Work task:
Your answer should repeat the entries in full, exactly as given, with no pictures.

Stored data entries:

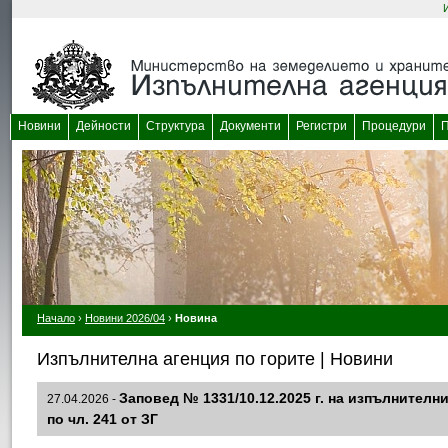
Новини
Дейности
Структура
Документи
Регистри
Процедури
П
Начало
›
Новини 2026/04
›
Новина
Изпълнителна агенция по горите | Новини
Заповед № 1331/10.12.2025 г. на изпълнителн
27.04.2026 -
по чл. 241 от ЗГ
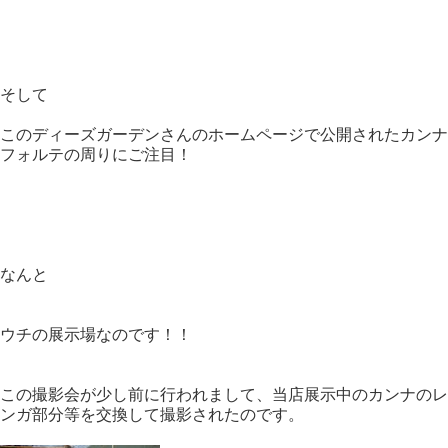
そして
このディーズガーデンさんのホームページで公開されたカンナ
フォルテの周りにご注目！
なんと
ウチの展示場なのです！！
この撮影会が少し前に行われまして、当店展示中のカンナのレ
ンガ部分等を交換して撮影されたのです。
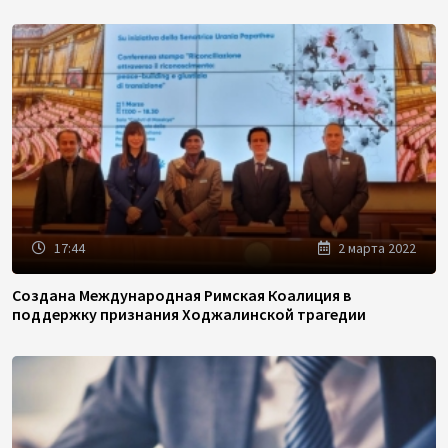
17:44
2 марта 2022
Создана Международная Римская Коалиция в
поддержку признания Ходжалинской трагедии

Solution for this task:
Новини
Дейности
Структура
Документи
Регистри
Процедури
П
Начало
›
Новини 2026/04
›
Новина
Изпълнителна агенция по горите | Новини
Заповед № 1331/10.12.2025 г. на изпълнителн
27.04.2026 -
по чл. 241 от ЗГ
そして
このディーズガーデンさんのホームページで公開されたカンナ
フォルテの周りにご注目！
なんと
ウチの展示場なのです！！
この撮影会が少し前に行われまして、当店展示中のカンナのレ
ンガ部分等を交換して撮影されたのです。
17:44
2 марта 2022
Создана Международная Римская Коалиция в
поддержку признания Ходжалинской трагедии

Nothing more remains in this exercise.